Strength in numbers: the evolution of gene regulation in mammals
Evolution is thought to preserve regulatory DNA elements that are critical mediators of gene expression. By assessing the evolution of regulatory regions and their associated gene expression across placental mammals, we reveal a role for both complexity and constraint in maintaining gene expression levels within evolutionarily dynamic regulatory landscapes.
The paper in Nature Ecology & Evolution is here: http://go.nature.com/2iW24JP
Despite large advances in the last decade, our understanding of how gene expression is controlled remains patchy. Large fractions of non-coding DNA carry biochemical hallmarks of regulation in any given tissue; however, we still don't understand whether only some or possibly all of these regions contribute to gene regulation and by how much.
To address this question, our groups at Cancer Research UK – Cambridge Institute (CRUK-CI) and European Molecular Biology Laboratory’s European Bioinformatics Institute (EMBL-EBI) took a comparative approach. Evolutionary theory predicts that changes to essential DNA regions will, most of the time, be deleterious and filtered by natural selection. Under this model, regulatory elements important for gene expression should remain conserved in evolution. This expectation is reinforced by the fact that tissue-level gene expression is largely maintained between different species.
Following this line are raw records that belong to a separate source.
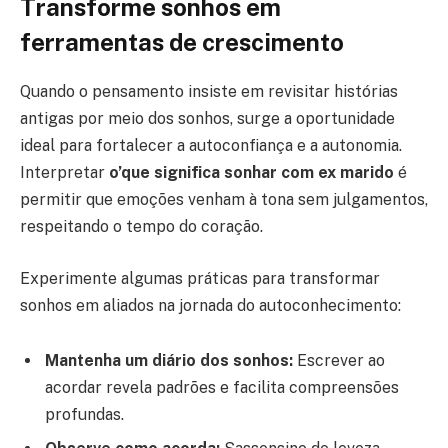
Transforme sonhos em
ferramentas de crescimento
Quando o pensamento insiste em revisitar histórias
antigas por meio dos sonhos, surge a oportunidade
ideal para fortalecer a autoconfiança e a autonomia.
Interpretar
o’que significa sonhar com ex marido
é
permitir que emoções venham à tona sem julgamentos,
respeitando o tempo do coração.
Experimente algumas práticas para transformar
sonhos em aliados na jornada do autoconhecimento:
Mantenha um diário dos sonhos:
Escrever ao
acordar revela padrões e facilita compreensões
profundas.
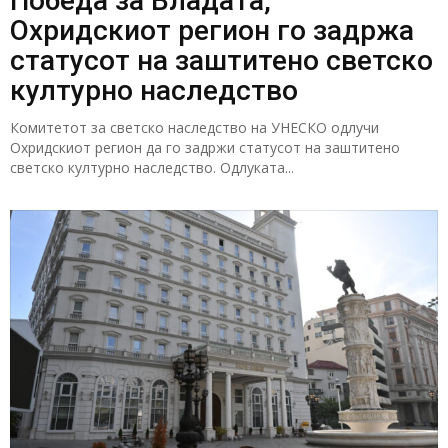
Победа за Владата,
Охридскиот регион го задржа
статусот на заштитено светско
културно наследство
Комитетот за светско наследство на УНЕСКО одлучи
Охридскиот регион да го задржи статусот на заштитено
светско културно наследство. Одлуката...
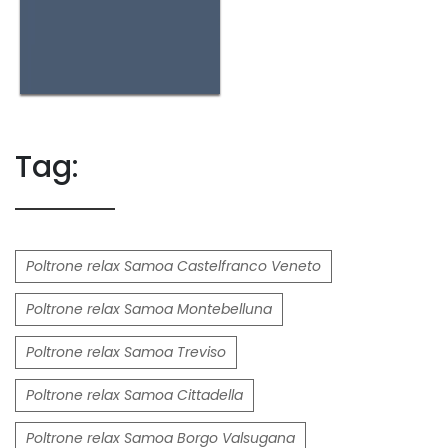
Tag:
Poltrone relax Samoa Castelfranco Veneto
Poltrone relax Samoa Montebelluna
Poltrone relax Samoa Treviso
Poltrone relax Samoa Cittadella
Poltrone relax Samoa Borgo Valsugana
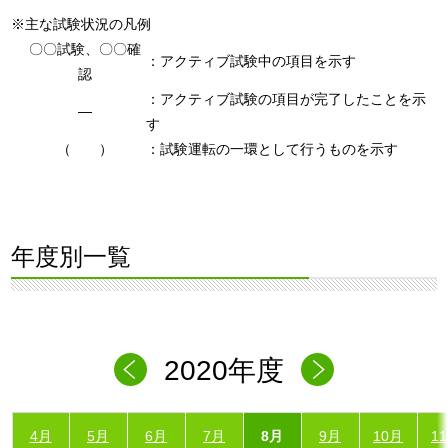
※主な試験状況の凡例
〇〇試験、〇〇確
：アクティブ試験中の項目を示す
認
：アクティブ試験の項目が完了したことを示
―
す
（ ）
：試験運転の一環として行うものを示す
年度別一覧
2020年度
4月
5月
6月
7月
8月
9月
10月
1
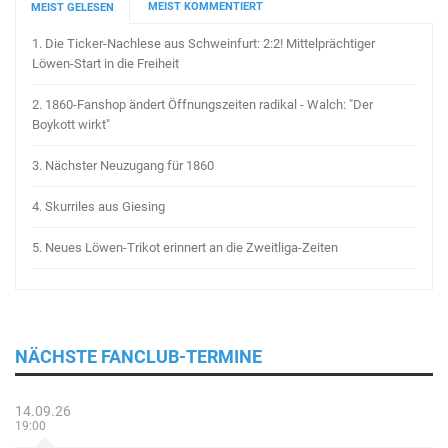
MEIST KOMMENTIERT
MEIST GELESEN
1.
Die Ticker-Nachlese aus Schweinfurt: 2:2! Mittelprächtiger
Löwen-Start in die Freiheit
2.
1860-Fanshop ändert Öffnungszeiten radikal - Walch: "Der
Boykott wirkt"
3.
Nächster Neuzugang für 1860
4.
Skurriles aus Giesing
5.
Neues Löwen-Trikot erinnert an die Zweitliga-Zeiten
NÄCHSTE FANCLUB-TERMINE
14.09.26
19:00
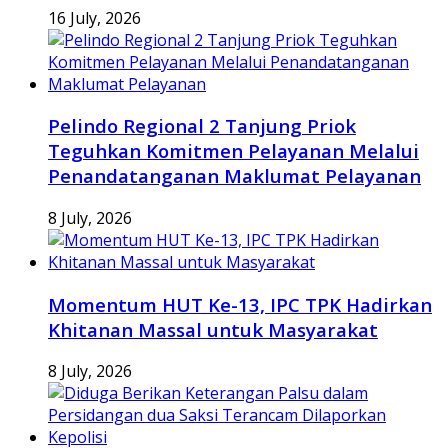
16 July, 2026
Pelindo Regional 2 Tanjung Priok
Teguhkan Komitmen Pelayanan Melalui
Penandatanganan Maklumat Pelayanan
8 July, 2026
Momentum HUT Ke-13, IPC TPK Hadirkan
Khitanan Massal untuk Masyarakat
8 July, 2026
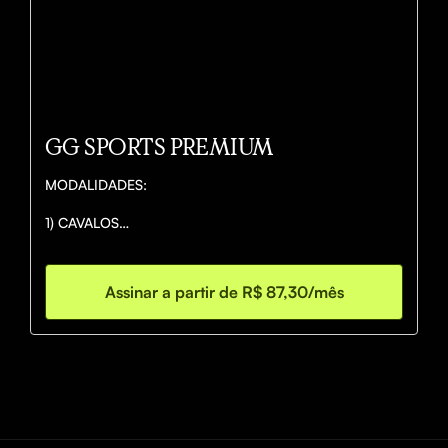
MELHOR GERENCIAMENTO DE BANCA.
GG SPORTS PREMIUM
MODALIDADES:

1) CAVALOS

2) NBA (BASQUETE)

3) NFL (FUTEBOL AMERICANO)

4) NHL (HÓQUEI NO GELO)

Assinar a partir de R$ 87,30/mês
5) MLB (BASEBALL)

6) NCAAB (BASQUETE AMERICANO UNIVERSITÁRIO)

7) NCAAF (FUTEBOL AMERICANO UNIVERSÁRIO)

* As dicas serão enviadas em TODOS esses esportes 
dentro do período da temporada de cada um.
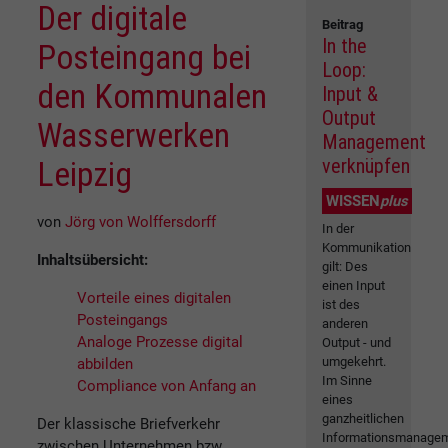
Der digitale
Beitrag
In the
Posteingang bei
Loop:
den Kommunalen
Input &
Output
Wasserwerken
Management
verknüpfen
Leipzig
WISSEN
plus
von
Jörg von Wolffersdorff
In der
Kommunikation
Inhaltsübersicht:
gilt: Des
einen Input
Vorteile eines digitalen
ist des
Posteingangs
anderen
Analoge Prozesse digital
Output - und
umgekehrt.
abbilden
Im Sinne
Compliance von Anfang an
eines
ganzheitlichen
Der klassische Briefverkehr
Informationsmanage
zwischen Unternehmen bzw.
When this project started, however, a body of evidence seemed to contradict this expectation. Transcription factors, which control the gene expression programmes specific to each tissue in a mammalian body, were found to display surprisingly high divergence in their binding locations between vertebrates. The DNA motifs they recognized were the same; but the exact locations of these bound motifs in the genomes of human, mouse or chicken were mostly different. How then, does gene expression remain so stable? And what about whole regulatory elements—larger regions such as promoters and enhancers, able to bind collections of transcription factors combinatorially? Were these larger regions stable, although displaying plasticity in their regulatory content, or were they evolving under a different regime altogether?
Figure 1. One of the cetaceans sampled for this study - a Sei whale which stranded at Druridge Bay, Northumberland in 2012. Image courtesy of CSIP-ZSL.
To answer these questions, Diego Villar in Duncan Odom's group at CRUK-CI and Camille Berthelot from Paul Flicek's group at EMBL-EBI worked together to build a large collection of liver tissue samples from different species, conduct a large set of functional genomics experiments and devise the appropriate analysis. Sample acquisition for comparative regulatory genomics—in this case from more than twenty species spanning much of the mammalian tree—is particularly challenging for non-model animals. Tissues have to be processed quickly after the animal's death in order to retain their integrity and so we worked in close collaboration with a diverse array of conservation and research programmes (such as the UK Cetacean Stranding Investigation Programme, see Figure 1). These connections allowed us to obtain post-mortem tissues from under-studied species alongside more common laboratory and livestock animals.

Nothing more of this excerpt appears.